> WHAT IS EXPECTED:
In the entries below, filter for the word "Price" and copy every matching line.

[TASK INPUT — start]

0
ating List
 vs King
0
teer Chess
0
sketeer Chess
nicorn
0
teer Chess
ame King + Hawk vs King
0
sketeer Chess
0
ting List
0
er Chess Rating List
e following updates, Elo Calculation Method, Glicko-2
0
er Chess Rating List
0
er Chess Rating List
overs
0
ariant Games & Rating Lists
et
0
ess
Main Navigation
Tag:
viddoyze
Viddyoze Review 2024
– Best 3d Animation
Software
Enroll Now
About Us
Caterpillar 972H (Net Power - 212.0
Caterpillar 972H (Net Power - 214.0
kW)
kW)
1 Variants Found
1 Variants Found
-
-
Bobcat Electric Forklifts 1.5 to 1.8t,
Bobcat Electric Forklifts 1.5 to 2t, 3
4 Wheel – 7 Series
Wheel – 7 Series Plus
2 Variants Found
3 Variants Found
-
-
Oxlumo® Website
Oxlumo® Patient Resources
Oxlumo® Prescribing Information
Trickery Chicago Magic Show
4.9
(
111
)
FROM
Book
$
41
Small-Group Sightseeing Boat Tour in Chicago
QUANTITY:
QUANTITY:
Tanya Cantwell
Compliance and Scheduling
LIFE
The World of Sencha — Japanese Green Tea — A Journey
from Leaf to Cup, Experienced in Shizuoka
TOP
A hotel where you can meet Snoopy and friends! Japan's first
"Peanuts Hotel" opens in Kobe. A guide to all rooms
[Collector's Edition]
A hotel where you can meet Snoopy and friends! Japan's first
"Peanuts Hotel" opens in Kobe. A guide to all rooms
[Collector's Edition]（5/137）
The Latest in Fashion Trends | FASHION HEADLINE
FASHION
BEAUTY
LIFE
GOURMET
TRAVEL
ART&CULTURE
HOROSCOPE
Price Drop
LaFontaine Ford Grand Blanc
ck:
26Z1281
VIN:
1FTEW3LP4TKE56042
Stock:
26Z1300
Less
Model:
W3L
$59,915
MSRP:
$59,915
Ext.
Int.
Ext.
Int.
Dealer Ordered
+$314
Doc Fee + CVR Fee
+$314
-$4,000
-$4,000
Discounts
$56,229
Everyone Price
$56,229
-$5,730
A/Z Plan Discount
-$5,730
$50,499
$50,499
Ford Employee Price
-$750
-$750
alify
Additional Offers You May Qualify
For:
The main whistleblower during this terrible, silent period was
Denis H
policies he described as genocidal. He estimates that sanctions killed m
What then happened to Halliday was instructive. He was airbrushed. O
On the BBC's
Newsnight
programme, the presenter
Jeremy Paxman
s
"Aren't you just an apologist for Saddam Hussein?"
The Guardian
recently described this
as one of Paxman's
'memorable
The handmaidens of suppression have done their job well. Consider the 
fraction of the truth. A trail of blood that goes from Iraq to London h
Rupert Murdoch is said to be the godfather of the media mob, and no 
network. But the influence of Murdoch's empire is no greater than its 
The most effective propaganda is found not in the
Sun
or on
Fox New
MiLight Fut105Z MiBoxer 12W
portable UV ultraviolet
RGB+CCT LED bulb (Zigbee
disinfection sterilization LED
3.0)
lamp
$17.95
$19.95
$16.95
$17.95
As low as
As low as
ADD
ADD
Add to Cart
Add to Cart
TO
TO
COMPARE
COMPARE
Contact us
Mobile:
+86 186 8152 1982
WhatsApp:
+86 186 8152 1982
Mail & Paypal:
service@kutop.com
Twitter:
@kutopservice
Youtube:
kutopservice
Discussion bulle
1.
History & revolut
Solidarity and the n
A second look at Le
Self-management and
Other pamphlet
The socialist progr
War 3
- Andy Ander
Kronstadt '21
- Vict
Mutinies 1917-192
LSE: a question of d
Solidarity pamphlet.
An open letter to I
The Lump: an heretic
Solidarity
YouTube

[TASK INPUT — finish]

> ANSWER AREA:
Price Drop
Everyone Price
Ford Employee Price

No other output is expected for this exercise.